As you might know, OpenSuSE Tumbleweed is a rolling release Linux-based operating system, and it usually gets latest software versions a few days after they are released upstream, but this time the openSUSE GNOME team was extremely fast and it took them only 48 hours to make the GNOME 3.22 packages available in the distro through a new snapshot.

"Less than 48 hours from when GNOME’s release team unveiled version 3.22 (Karlsruhe), openSUSE Tumbleweed users are getting the full upstream experience of the latest GNOME," says Douglas DeMaio in a recent announcement. "Snapshot 20160921 made 3.22 available to user, but there were plenty of other snapshots during the week that brought new packages to Tumbleweed users."

openSUSE Tumbleweed is now powered by Linux kernel 4.7.4, GCC 6.2.1

In some other good news, the openSUSE Tumbleweed operating system is now powered by the latest Linux 4.7.4 kernel and it is built on GCC (GNU Composite Compiler) 6.2.1. If you want GCC 5, you should know that GCC 5.4.1 is available as well in Tumbleweed, along with the newest KDE Applications 16.08.1 software suite and KDE Frameworks 5.26.0 collection of add-on libraries for Qt5.

However, there were many other snapshots released during the month of September in openSUSE Tumbleweed, and they brought updates to many other popular software projects, including Oracle VM VirtualBox and Vim, which was updated to version 8.0.3. If you haven't updated your Tumbleweed installation lately, now it's the time to do so, especially if you want to enjoy the new GNOME 3.22 desktop environment.

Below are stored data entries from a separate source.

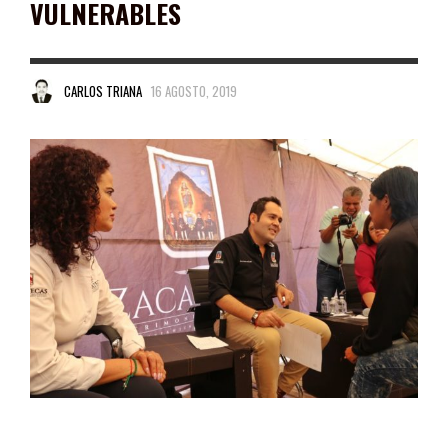
VULNERABLES
CARLOS TRIANA
16 AGOSTO, 2019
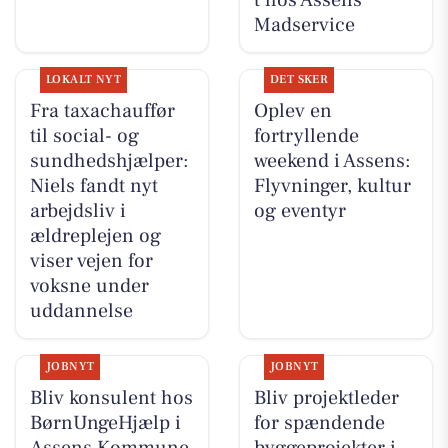
t hos Assens
Madservice
LOKALT NYT
DET SKER
Fra taxachauffør
Oplev en
til social- og
fortryllende
sundhedshjælper:
weekend i Assens:
Niels fandt nyt
Flyvninger, kultur
arbejdsliv i
og eventyr
ældreplejen og
viser vejen for
voksne under
uddannelse
JOBNYT
JOBNYT
Bliv konsulent hos
Bliv projektleder
BørnUngeHjælp i
for spændende
Assens Kommune
byggeprojekter i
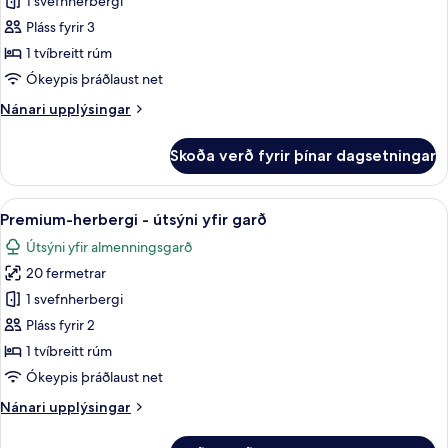
Herbergi
1 svefnherbergi
Pláss fyrir 3
1 tvíbreitt rúm
Ókeypis þráðlaust net
Nánari
Nánari upplýsingar
upplýsingar
fyrir
Skoða verð fyrir þínar dagsetningar
Herbergi
Skoða
Premium-herbergi - útsýni yfir garð | 
7
Premium-herbergi - útsýni yfir garð
allar
Útsýni yfir almenningsgarð
myndir
20 fermetrar
fyrir
Premium-
1 svefnherbergi
herbergi
Pláss fyrir 2
-
1 tvíbreitt rúm
útsýni
Ókeypis þráðlaust net
yfir
Nánari
Nánari upplýsingar
garð
upplýsingar
fyrir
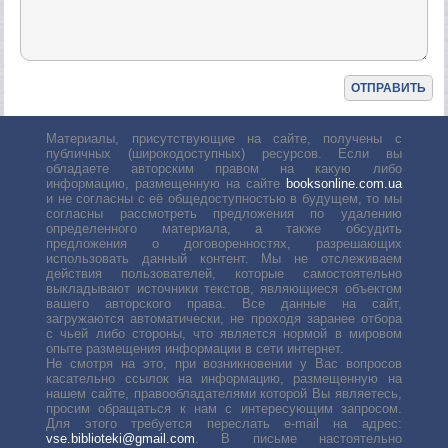
Материалы, присутствующие на сайте, получены с
публичных (широкодоступных) ресурсов. Если вы
обладаете авторским правом на какую либо
информацию, размещенную на сайте
booksonline.com.ua
и не согласны с её общедоступностью в будущем, то мы
согласны рассмотреть предложения по удалению
определенного материала, а также обсудить
предложения о договоренностях, разрешающих
использовать данный контент. Мы не отслеживаем
действия пользователей, которые самостоятельно
выкладывают источники текстов, являющиеся объектом
вашего авторского права. Все данные на сайт,
загружаются автоматически, не проходя заранее отбора
с чьей либо стороны, что является нормой в мировом
опыте размещения информации в сети интернет.
Не смотря на это, при возникновении у Вас вопросов
касательно ссылок на информацию, размещенную на
нашем сайте, правообладателями которой Вы являетесь,
просим обращаться к нам с интересующим запросом.
Для этого требуется переслать е-mail на адрес:
vse.biblioteki@gmail.com
. В письме настоятельно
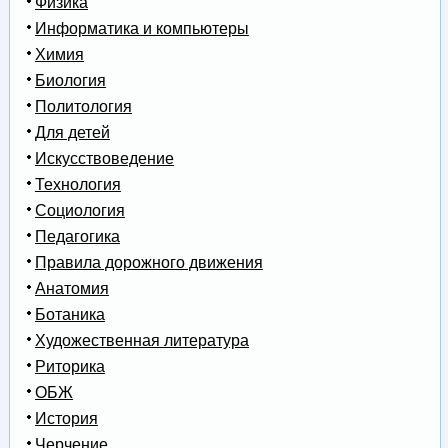
Физика
Информатика и компьютеры
Химия
Биология
Политология
Для детей
Искусствоведение
Технология
Социология
Педагогика
Правила дорожного движения
Анатомия
Ботаника
Художественная литература
Риторика
ОБЖ
История
Черчение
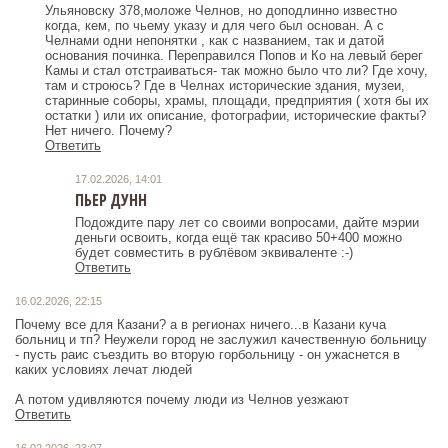
Ульяновску 378,моложе Челнов, но доподлинно известно
когда, кем, по чьему указу и для чего был основан. А с
Челнами одни непонятки , как с названием, так и датой
основания починка. Переправился Попов и Ко на левый берег
Камы и стал отстраиваться- так можно было что ли? Где хочу,
там и строюсь? Где в Челнах исторические здания, музеи,
старинные соборы, храмы, площади, предприятия ( хотя бы их
остатки ) или их описание, фотографии, исторические факты?
Нет ничего. Почему?
Ответить
17.02.2026, 14:01
ПЬЕР ДУНН
Подождите пару лет со своими вопросами, дайте мэрии
деньги освоить, когда ещё так красиво 50+400 можно
будет совместить в рублёвом эквиваленте :-)
Ответить
16.02.2026, 22:15
Почему все для Казани? а в регионах ничего...в Казани куча
больниц и тп? Неужели город не заслужил качественную больницу
- пусть раис съездить во вторую горбольницу - он ужаснется в
каких условиях лечат людей
А потом удивляются почему люди из Челнов уезжают
Ответить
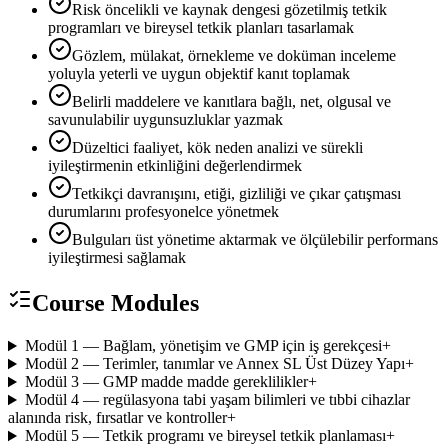
Risk öncelikli ve kaynak dengesi gözetilmiş tetkik
programları ve bireysel tetkik planları tasarlamak
Gözlem, mülakat, örnekleme ve doküman inceleme
yoluyla yeterli ve uygun objektif kanıt toplamak
Belirli maddelere ve kanıtlara bağlı, net, olgusal ve
savunulabilir uygunsuzluklar yazmak
Düzeltici faaliyet, kök neden analizi ve sürekli
iyileştirmenin etkinliğini değerlendirmek
Tetkikçi davranışını, etiği, gizliliği ve çıkar çatışması
durumlarını profesyonelce yönetmek
Bulguları üst yönetime aktarmak ve ölçülebilir performans
iyileştirmesi sağlamak
Course Modules
Modül 1 — Bağlam, yönetişim ve GMP için iş gerekçesi
+
Modül 2 — Terimler, tanımlar ve Annex SL Üst Düzey Yapı
+
Modül 3 — GMP madde madde gereklilikler
+
Modül 4 — regülasyona tabi yaşam bilimleri ve tıbbi cihazlar
alanında risk, fırsatlar ve kontroller
+
Modül 5 — Tetkik programı ve bireysel tetkik planlaması
+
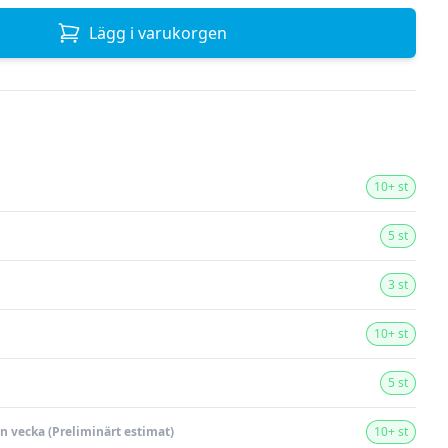
Lägg i varukorgen
10+ st
5 st
3 st
10+ st
5 st
en vecka (Preliminärt estimat)
10+ st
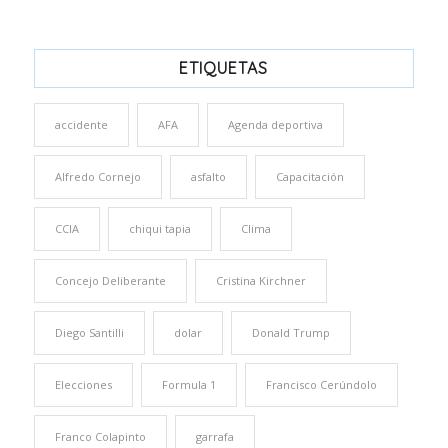
ETIQUETAS
accidente
AFA
Agenda deportiva
Alfredo Cornejo
asfalto
Capacitación
CCIA
chiqui tapia
Clima
Concejo Deliberante
Cristina Kirchner
Diego Santilli
dolar
Donald Trump
Elecciones
Formula 1
Francisco Cerúndolo
Franco Colapinto
garrafa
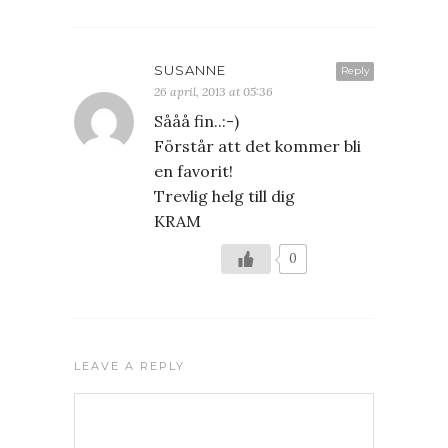
SUSANNE
Reply
26 april, 2013 at 05:36
Sååå fin..:-)
Förstår att det kommer bli
en favorit!
Trevlig helg till dig
KRAM
0
LEAVE A REPLY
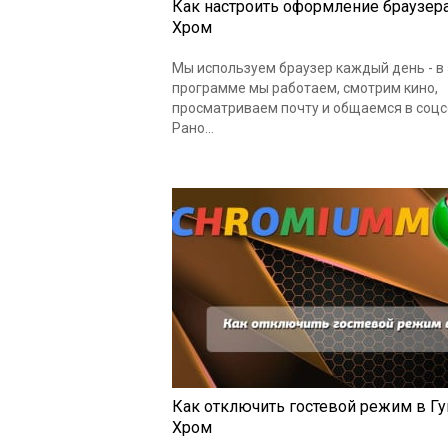
Как настроить оформление браузера
Хром
Мы используем браузер каждый день - в 
программе мы работаем, смотрим кино,
просматриваем почту и общаемся в соцс
Рано…
Как отключить гостевой режим в Гу
Хром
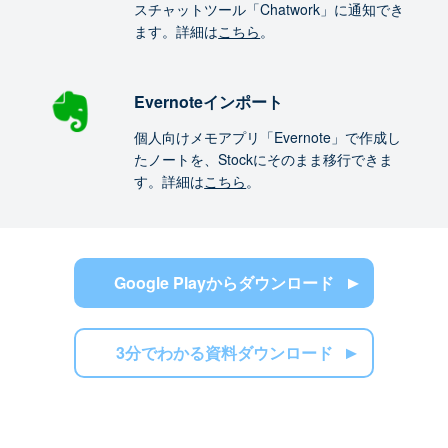
スチャットツール「Chatwork」に通知でき
ます。詳細は
こちら
。
Evernoteインポート
個人向けメモアプリ「Evernote」で作成し
たノートを、Stockにそのまま移行できま
す。詳細は
こちら
。
Google Playからダウンロード
3分でわかる資料ダウンロード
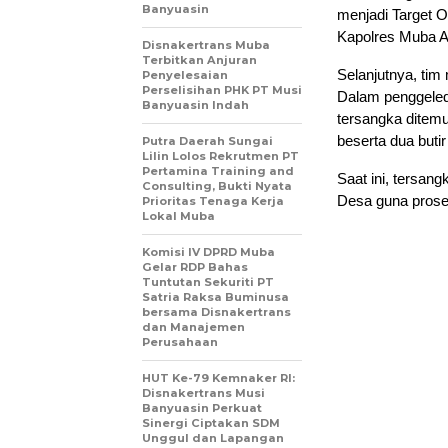
Banyuasin
menjadi Target O
Kapolres Muba A
Disnakertrans Muba
Terbitkan Anjuran
Selanjutnya, ti
Penyelesaian
Perselisihan PHK PT Musi
Dalam penggeleda
Banyuasin Indah
tersangka ditemu
beserta dua butir
Putra Daerah Sungai
Lilin Lolos Rekrutmen PT
Pertamina Training and
Saat ini, tersan
Consulting, Bukti Nyata
Desa guna proses
Prioritas Tenaga Kerja
Lokal Muba
Komisi IV DPRD Muba
Gelar RDP Bahas
Tuntutan Sekuriti PT
Satria Raksa Buminusa
bersama Disnakertrans
dan Manajemen
Perusahaan
HUT Ke-79 Kemnaker RI:
Disnakertrans Musi
Banyuasin Perkuat
Sinergi Ciptakan SDM
Unggul dan Lapangan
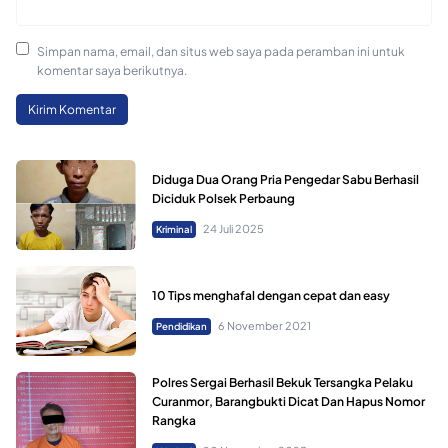
Simpan nama, email, dan situs web saya pada peramban ini untuk
komentar saya berikutnya.
Diduga Dua Orang Pria Pengedar Sabu Berhasil
Diciduk Polsek Perbaung
24 Juli 2025
Kriminal
10 Tips menghafal dengan cepat dan easy
6 November 2021
Pendidikan
Polres Sergai Berhasil Bekuk Tersangka Pelaku
Curanmor, Barangbukti Dicat Dan Hapus Nomor
Rangka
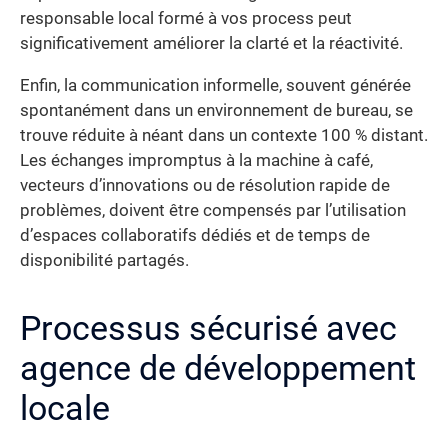
responsable local formé à vos process peut
significativement améliorer la clarté et la réactivité.
Enfin, la communication informelle, souvent générée
spontanément dans un environnement de bureau, se
trouve réduite à néant dans un contexte 100 % distant.
Les échanges impromptus à la machine à café,
vecteurs d’innovations ou de résolution rapide de
problèmes, doivent être compensés par l’utilisation
d’espaces collaboratifs dédiés et de temps de
disponibilité partagés.
Processus sécurisé avec
agence de développement
locale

If not, you can taste the KDE Plasma 5.8 Beta desktop on openSUSE Leap 42.2 Beta 2.

Update: We've been informed by one of our readers that Debian Unstable offered the GNOME 3.22.0 packages since September 20, 2016. However, according to Debian's Wiki, the Unstable (Sid) branch is only recommended to hardcore developers or testers. On the other hand, openSUSE Project recommends Tumbleweed to anyone, saying it is both ready and reliable for daily use.